We are getting warmer on the criminal conduct front.  This comment still is somewhat vague, but it appears more threatening when combined with the address.  This could well support charges for communicating threats.

  1. Do you have any last words for health directors and other government employees about pursuing criminal remedies when they experience threats or harassment?

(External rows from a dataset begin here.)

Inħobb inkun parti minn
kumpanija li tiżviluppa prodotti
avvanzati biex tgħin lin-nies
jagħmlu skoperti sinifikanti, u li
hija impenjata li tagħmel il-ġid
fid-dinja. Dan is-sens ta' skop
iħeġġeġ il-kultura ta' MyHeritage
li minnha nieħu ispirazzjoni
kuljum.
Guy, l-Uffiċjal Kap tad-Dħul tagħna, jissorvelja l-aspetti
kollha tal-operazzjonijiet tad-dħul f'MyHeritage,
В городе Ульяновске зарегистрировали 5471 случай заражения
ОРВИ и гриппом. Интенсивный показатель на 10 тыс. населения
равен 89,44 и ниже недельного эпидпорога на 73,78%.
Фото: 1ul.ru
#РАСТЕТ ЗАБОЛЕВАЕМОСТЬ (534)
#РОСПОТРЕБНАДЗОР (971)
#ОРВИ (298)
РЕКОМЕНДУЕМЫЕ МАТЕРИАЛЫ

Yes. Please don’t construe my caution regarding First Amendment concerns to mean that there is no recourse for threats made toward government employees. That is not true. Indeed, the North Carolina Supreme Court recently held in State v. Taylor, 379 N.C. 589 (2021) (discussed here), that the defendant could be criminally prosecuted for threatening to kill a court officer in violation of G.S. 14-16.7 based on comments he posted on social media. The defendant in that case went on a Facebook rant about the local district attorney after she declined to institute a criminal prosecution following the death of a child.  The defendant’s comments were disturbing.  In one of them, he promised that the district attorney “will be the first to go” when a purportedly impending “rebellion against our government” occurs. Id. at 590. In another comment, he declared that “[i]f [District Attorney Welch] won’t do anything, then the death to her as well.” Id. He also made numerous references to the firearms that he owned and his willingness to use them against law enforcement officers if he were ever “raided.” Id.

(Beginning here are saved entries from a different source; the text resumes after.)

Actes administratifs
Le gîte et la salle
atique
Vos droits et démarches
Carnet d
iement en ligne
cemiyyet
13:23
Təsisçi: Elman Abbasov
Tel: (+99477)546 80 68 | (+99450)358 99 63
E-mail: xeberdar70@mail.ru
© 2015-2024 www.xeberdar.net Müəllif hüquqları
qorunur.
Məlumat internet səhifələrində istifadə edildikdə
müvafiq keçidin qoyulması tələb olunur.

The Taylor Court noted that true threats may be criminally punished as they are a constitutionally proscribable category of expression not protected by the First Amendment. The Court defined a true threat as “an objectively threatening statement communicated by a party which possesses the subjective intent to threaten a listener or identifiable group.” Id. at 605. The Court explained that “[w]hen an individual communicates a true threat, the First Amendment allows the State to punish the individual because a true threat is not the type of speech [which is] indispensable to decision making in a democracy.” Id. (internal quotations and citations omitted). The Taylor Court went on to determine that the State’s evidence was sufficient to survive a motion to dismiss and to warrant submission of the case to the jury.

Thus, it is clear that threats against public officials and employees may be prosecuted and that social media rants, even on matters of public concern, may be criminally prosecuted if they constitute a true threat.

Other remedies. For conduct that falls short of a threat, there may be remedies other than criminal prosecution, including the ability in certain circumstances involving harassment to seek a civil no-contact order.

Those types of orders often are referred to as 50C orders.  A person may seek such an order in district court based on allegations of stalking – which includes harassing another person on more than one occasion without legal purpose and with the intent to place the person in reasonable fear for the person’s safety. A court granting that kind of order may order a person not to contact the victim.